Inflation in the U.K. has gained pace in the wake of the Brexit vote, and prices continued to rise at the fastest pace in over three years in March, fueled in part by the pound's sharp post-referendum depreciation.
Despite a robust labor market, with unemployment at levels that were last lower in the mid-1970s, Britons' wages after inflation grew only modestly the start of this year. That suggests British workers are now facing a living-standards squeeze and are likely to watch spending closely in coming months.
The Bank of England expects inflation to peak at around 2.75% early next year, and Gov.
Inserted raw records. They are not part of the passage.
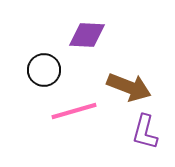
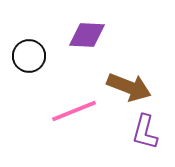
black circle: moved 15 px left, 14 px up
pink line: rotated 6 degrees counterclockwise
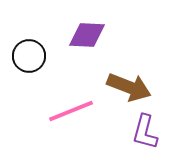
pink line: moved 3 px left
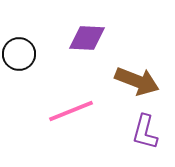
purple diamond: moved 3 px down
black circle: moved 10 px left, 2 px up
brown arrow: moved 8 px right, 6 px up
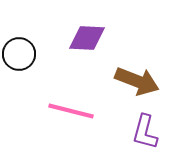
pink line: rotated 36 degrees clockwise
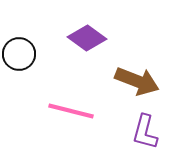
purple diamond: rotated 33 degrees clockwise
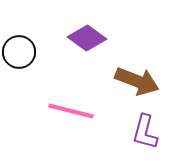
black circle: moved 2 px up
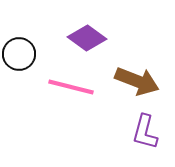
black circle: moved 2 px down
pink line: moved 24 px up
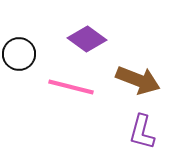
purple diamond: moved 1 px down
brown arrow: moved 1 px right, 1 px up
purple L-shape: moved 3 px left
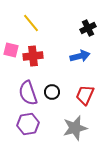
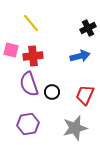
purple semicircle: moved 1 px right, 9 px up
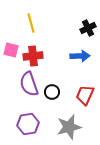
yellow line: rotated 24 degrees clockwise
blue arrow: rotated 12 degrees clockwise
gray star: moved 6 px left, 1 px up
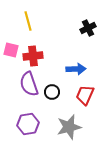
yellow line: moved 3 px left, 2 px up
blue arrow: moved 4 px left, 13 px down
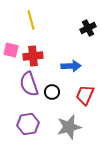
yellow line: moved 3 px right, 1 px up
blue arrow: moved 5 px left, 3 px up
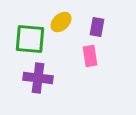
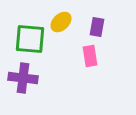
purple cross: moved 15 px left
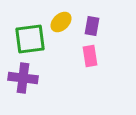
purple rectangle: moved 5 px left, 1 px up
green square: rotated 12 degrees counterclockwise
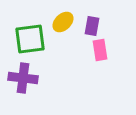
yellow ellipse: moved 2 px right
pink rectangle: moved 10 px right, 6 px up
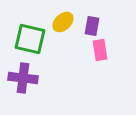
green square: rotated 20 degrees clockwise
Mark Carney has signaled that he is prepared to tolerate an overshoot of the bank's 2% target if it helps keep the economy on an even keel while Mrs. May negotiates the U.K.'s EU withdrawal.
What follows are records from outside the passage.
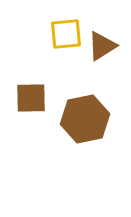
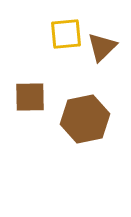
brown triangle: moved 1 px down; rotated 12 degrees counterclockwise
brown square: moved 1 px left, 1 px up
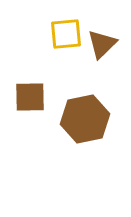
brown triangle: moved 3 px up
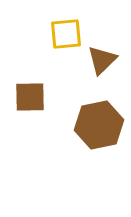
brown triangle: moved 16 px down
brown hexagon: moved 14 px right, 6 px down
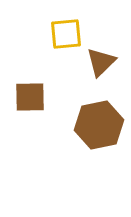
brown triangle: moved 1 px left, 2 px down
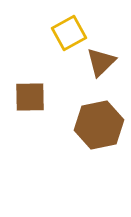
yellow square: moved 3 px right, 1 px up; rotated 24 degrees counterclockwise
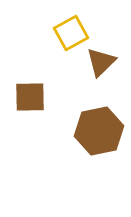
yellow square: moved 2 px right
brown hexagon: moved 6 px down
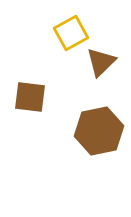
brown square: rotated 8 degrees clockwise
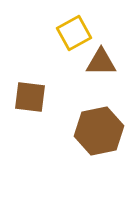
yellow square: moved 3 px right
brown triangle: rotated 44 degrees clockwise
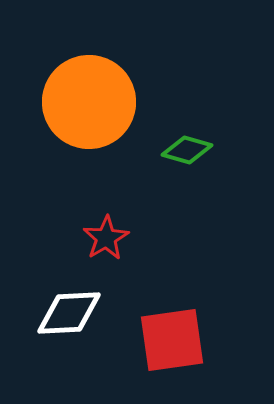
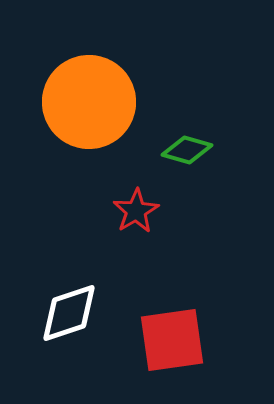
red star: moved 30 px right, 27 px up
white diamond: rotated 16 degrees counterclockwise
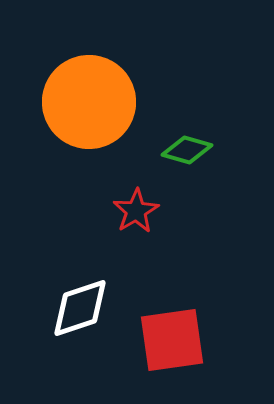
white diamond: moved 11 px right, 5 px up
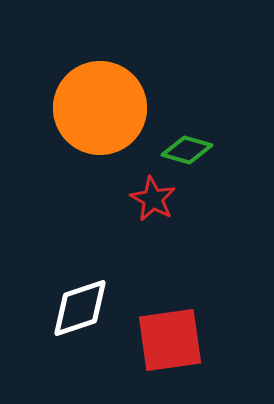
orange circle: moved 11 px right, 6 px down
red star: moved 17 px right, 12 px up; rotated 12 degrees counterclockwise
red square: moved 2 px left
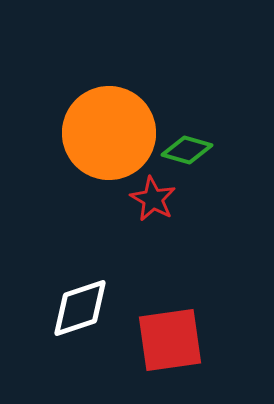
orange circle: moved 9 px right, 25 px down
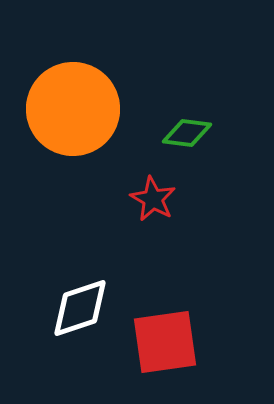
orange circle: moved 36 px left, 24 px up
green diamond: moved 17 px up; rotated 9 degrees counterclockwise
red square: moved 5 px left, 2 px down
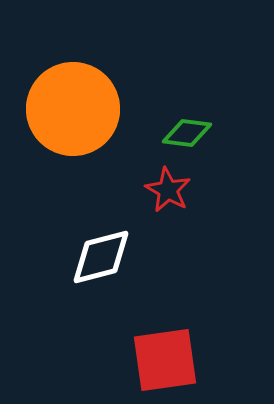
red star: moved 15 px right, 9 px up
white diamond: moved 21 px right, 51 px up; rotated 4 degrees clockwise
red square: moved 18 px down
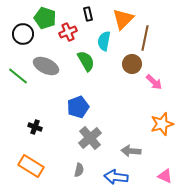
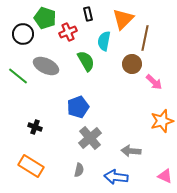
orange star: moved 3 px up
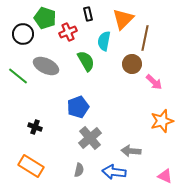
blue arrow: moved 2 px left, 5 px up
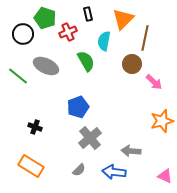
gray semicircle: rotated 32 degrees clockwise
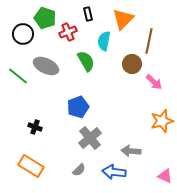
brown line: moved 4 px right, 3 px down
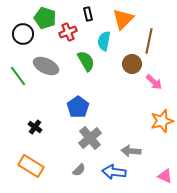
green line: rotated 15 degrees clockwise
blue pentagon: rotated 15 degrees counterclockwise
black cross: rotated 16 degrees clockwise
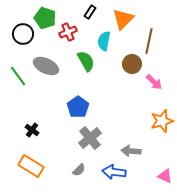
black rectangle: moved 2 px right, 2 px up; rotated 48 degrees clockwise
black cross: moved 3 px left, 3 px down
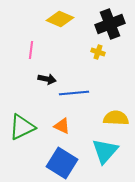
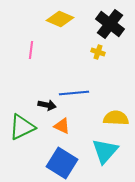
black cross: rotated 32 degrees counterclockwise
black arrow: moved 26 px down
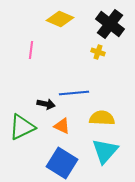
black arrow: moved 1 px left, 1 px up
yellow semicircle: moved 14 px left
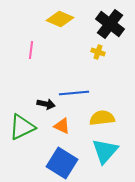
yellow semicircle: rotated 10 degrees counterclockwise
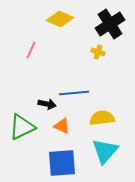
black cross: rotated 20 degrees clockwise
pink line: rotated 18 degrees clockwise
black arrow: moved 1 px right
blue square: rotated 36 degrees counterclockwise
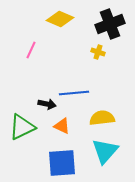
black cross: rotated 12 degrees clockwise
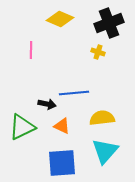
black cross: moved 1 px left, 1 px up
pink line: rotated 24 degrees counterclockwise
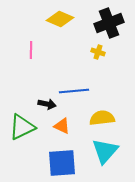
blue line: moved 2 px up
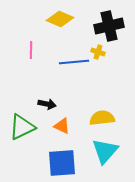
black cross: moved 3 px down; rotated 8 degrees clockwise
blue line: moved 29 px up
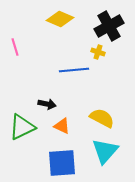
black cross: rotated 16 degrees counterclockwise
pink line: moved 16 px left, 3 px up; rotated 18 degrees counterclockwise
blue line: moved 8 px down
yellow semicircle: rotated 35 degrees clockwise
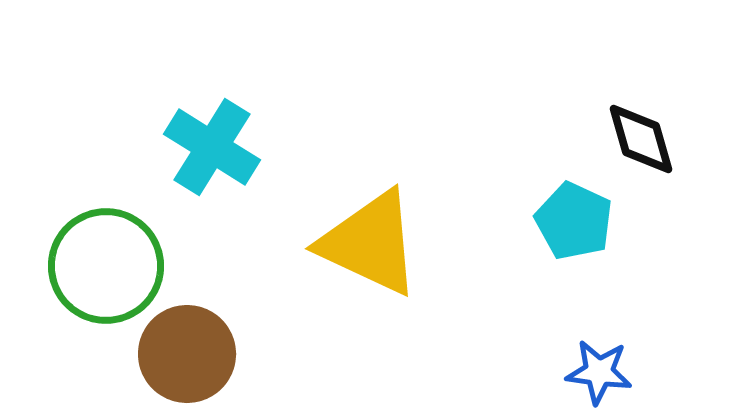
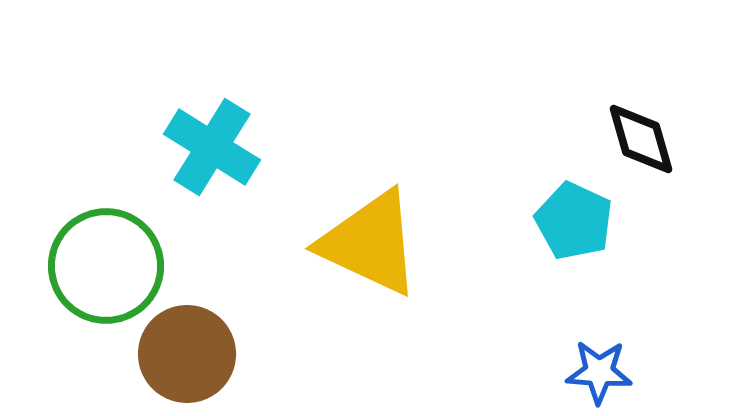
blue star: rotated 4 degrees counterclockwise
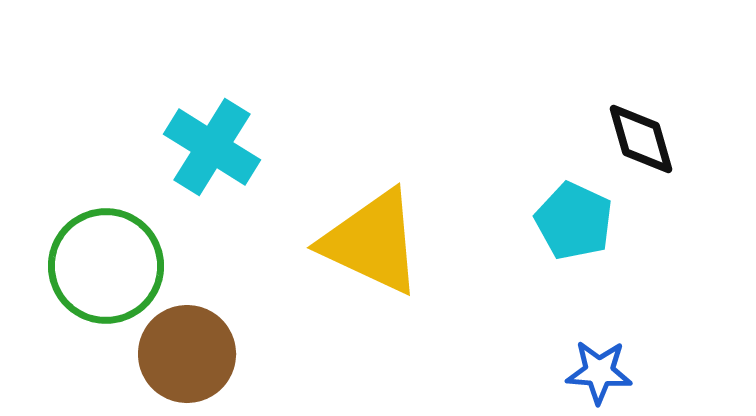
yellow triangle: moved 2 px right, 1 px up
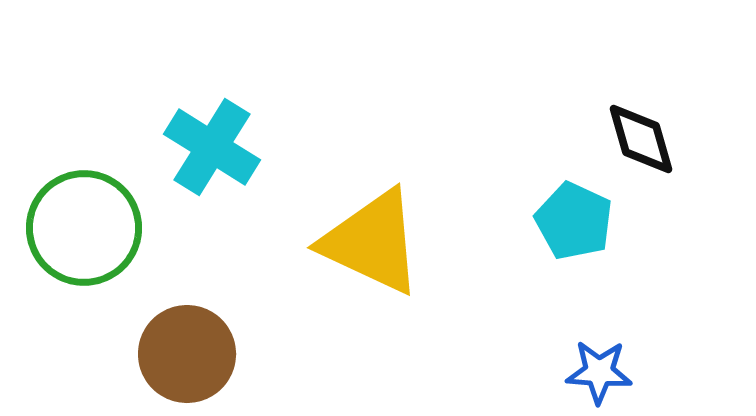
green circle: moved 22 px left, 38 px up
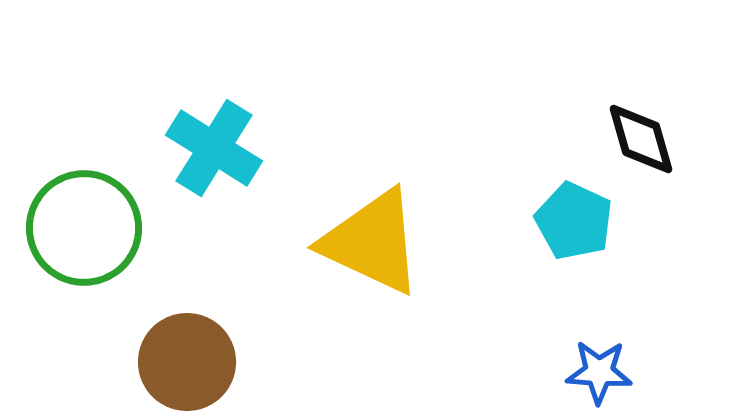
cyan cross: moved 2 px right, 1 px down
brown circle: moved 8 px down
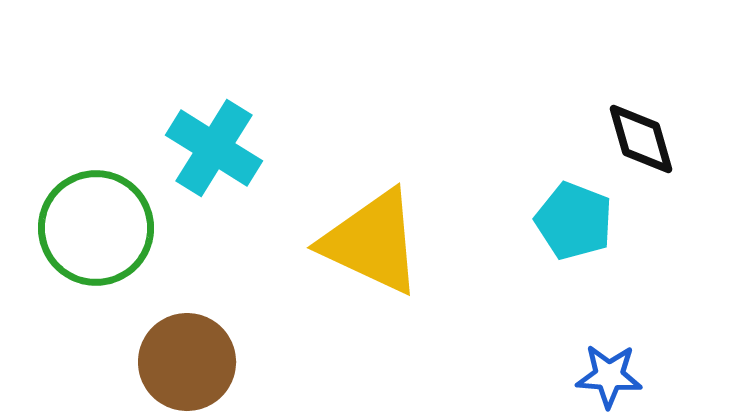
cyan pentagon: rotated 4 degrees counterclockwise
green circle: moved 12 px right
blue star: moved 10 px right, 4 px down
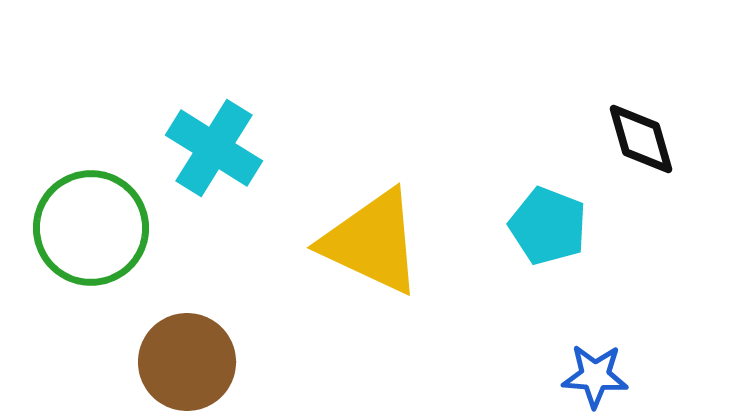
cyan pentagon: moved 26 px left, 5 px down
green circle: moved 5 px left
blue star: moved 14 px left
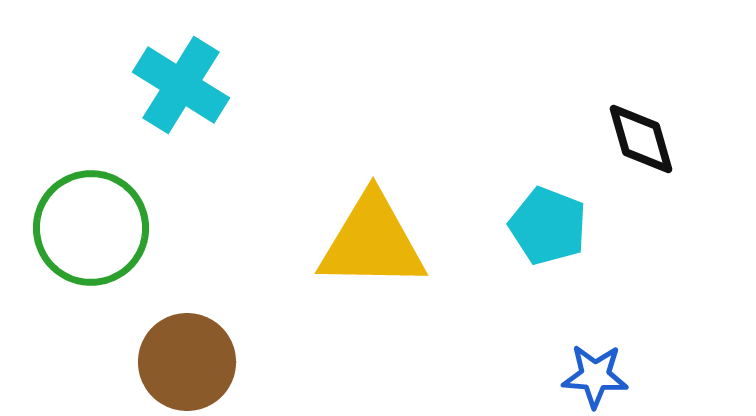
cyan cross: moved 33 px left, 63 px up
yellow triangle: rotated 24 degrees counterclockwise
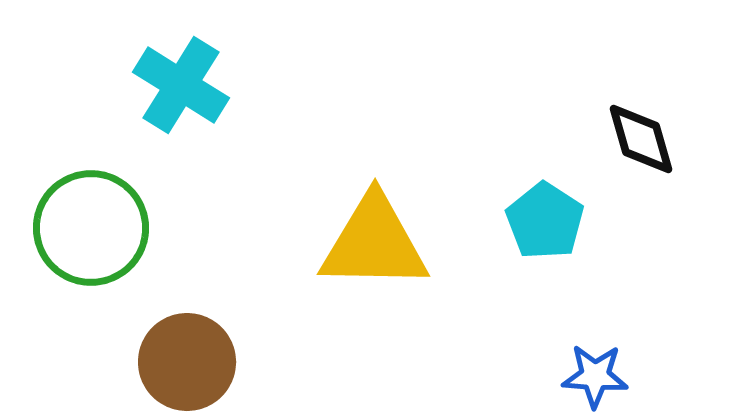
cyan pentagon: moved 3 px left, 5 px up; rotated 12 degrees clockwise
yellow triangle: moved 2 px right, 1 px down
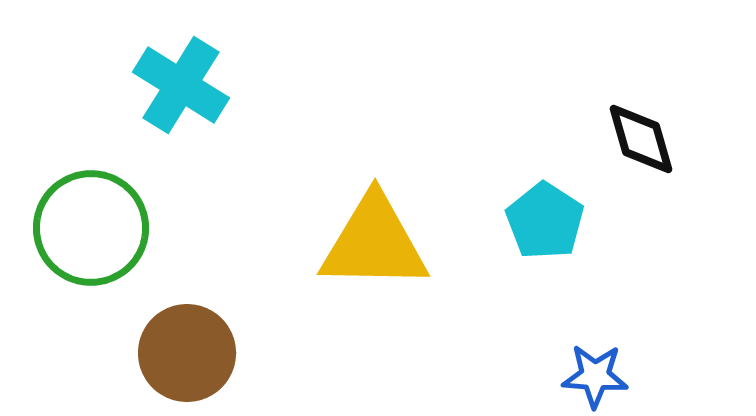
brown circle: moved 9 px up
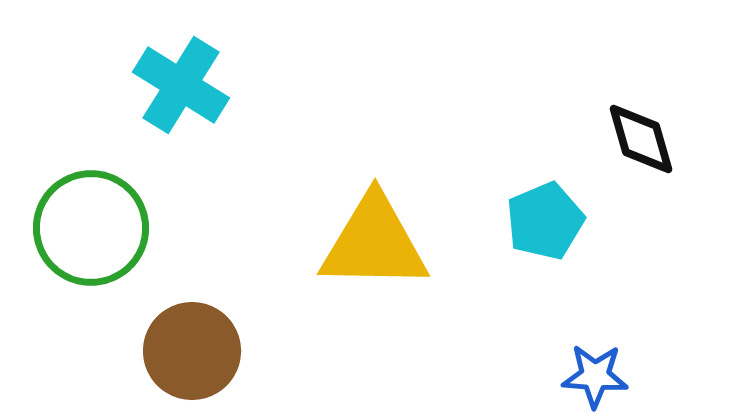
cyan pentagon: rotated 16 degrees clockwise
brown circle: moved 5 px right, 2 px up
However, a member of the committee that sets interest rates Friday indicated he may break ranks with the majority and vote for a rise in the key interest rate in May, since he expects a rise in exports and higher business investment to offset any slowdown in consumer spending.
"Overall, I suspect that the next year or two will see steady growth, above-target inflation, stronger exports, and a pickup in business investment," said Michael Saunders, one of four rate-setters who don't work at the bank full-time.
Proponents of Brexit say the U.K. economy will flourish once the country is out of the EU through new trade deals and by cutting red tape. They argue that the pound's depreciation is likely to boost exports and could go some way toward rebalancing the U.K. economy, which so far has relied largely on domestic demand for growth.
Earlier this week, the International Monetary Fund raised its forecast for U.K. 2017 growth, reflecting "the stronger-than-expected performance of the U.K. economy since the June Brexit vote." But the fund said it still expects the referendum decision to bear down on growth, albeit more gradually than previously thought.